The Wheatbelt is one of the nine regions of Western Australia and lies in the southwest section of the state. Covering an area of around 160 000 sq km., the region only has an estimated population of around 75 000 residents.
This image shows a part of the region which is very arid and is used mainly for agricultural production. The area is a major producer of wheat, barley and wool. The area is also used for the livestock production and the pastoral sheep farming, as well as horticulture.
Fields have a distinctive appearance in this week’s image, creating a colourful patchwork of geometric shapes. This composite image was created by combining three separate images from the near-infrared channel from the Copernicus Sentinel-2 mission.
The first image, from 9 May 2019, is visible in red; the second from 6 September 2019, can be seen in green; and the third from January 2020 can be seen in blue. All other colours visible in the image are different mixtures of red, green and blue, and vary according to their stage of growth over the nine-month period.

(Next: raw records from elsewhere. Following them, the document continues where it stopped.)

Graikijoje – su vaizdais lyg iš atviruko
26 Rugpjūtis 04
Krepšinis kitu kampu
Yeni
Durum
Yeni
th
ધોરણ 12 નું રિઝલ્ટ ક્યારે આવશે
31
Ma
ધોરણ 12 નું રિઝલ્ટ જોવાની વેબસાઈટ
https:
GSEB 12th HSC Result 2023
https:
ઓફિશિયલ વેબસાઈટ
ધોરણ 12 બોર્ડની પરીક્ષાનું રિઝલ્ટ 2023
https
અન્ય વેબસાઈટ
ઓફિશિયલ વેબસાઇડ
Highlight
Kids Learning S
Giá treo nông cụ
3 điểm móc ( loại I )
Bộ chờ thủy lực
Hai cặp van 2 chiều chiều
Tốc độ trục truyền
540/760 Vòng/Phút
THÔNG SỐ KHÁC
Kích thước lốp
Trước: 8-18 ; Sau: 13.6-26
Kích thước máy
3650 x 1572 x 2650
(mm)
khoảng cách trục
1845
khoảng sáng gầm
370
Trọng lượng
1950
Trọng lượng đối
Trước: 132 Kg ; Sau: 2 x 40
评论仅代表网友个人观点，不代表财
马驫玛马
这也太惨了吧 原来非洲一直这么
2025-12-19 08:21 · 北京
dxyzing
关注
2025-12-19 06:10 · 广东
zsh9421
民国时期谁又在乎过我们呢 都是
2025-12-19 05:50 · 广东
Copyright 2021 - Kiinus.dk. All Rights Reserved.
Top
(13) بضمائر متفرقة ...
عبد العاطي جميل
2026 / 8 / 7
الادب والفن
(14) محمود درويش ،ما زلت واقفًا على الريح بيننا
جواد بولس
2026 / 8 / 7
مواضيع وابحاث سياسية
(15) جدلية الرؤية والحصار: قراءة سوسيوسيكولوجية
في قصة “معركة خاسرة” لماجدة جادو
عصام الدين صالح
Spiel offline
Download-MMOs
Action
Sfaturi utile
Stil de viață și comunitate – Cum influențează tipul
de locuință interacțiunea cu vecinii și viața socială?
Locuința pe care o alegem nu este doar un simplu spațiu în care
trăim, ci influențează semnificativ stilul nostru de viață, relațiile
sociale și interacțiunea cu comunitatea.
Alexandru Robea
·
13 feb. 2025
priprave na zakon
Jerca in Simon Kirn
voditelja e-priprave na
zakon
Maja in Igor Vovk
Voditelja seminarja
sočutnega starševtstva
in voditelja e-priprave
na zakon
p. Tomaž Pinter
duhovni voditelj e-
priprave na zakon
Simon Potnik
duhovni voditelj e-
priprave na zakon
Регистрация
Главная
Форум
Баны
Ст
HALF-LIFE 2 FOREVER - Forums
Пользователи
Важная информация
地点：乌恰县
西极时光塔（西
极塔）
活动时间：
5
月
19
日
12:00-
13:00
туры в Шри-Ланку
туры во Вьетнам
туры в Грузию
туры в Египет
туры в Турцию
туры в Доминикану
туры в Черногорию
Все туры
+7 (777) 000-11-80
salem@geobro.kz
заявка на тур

According to reports from the Department of Primary Industries and Regional Development, Western Australia’s climate has changed over recent decades, with significant reductions in growing-season rainfall. Climate variability and changing weather patterns strongly affect agriculture – increasing production risk for crops and pastures.
Owing to their unique perspective from space, Earth observation satellites are key in mapping and monitoring croplands. The Copernicus Sentinel-2 mission is specifically designed to provide images that can be used to distinguish between different crop types as well as data on numerous plant indices, such as leaf area index, leaf chlorophyll content and leaf water content – all of which are essential to accurately monitor plant growth.
This image is also featured on the Earth from Space video programme.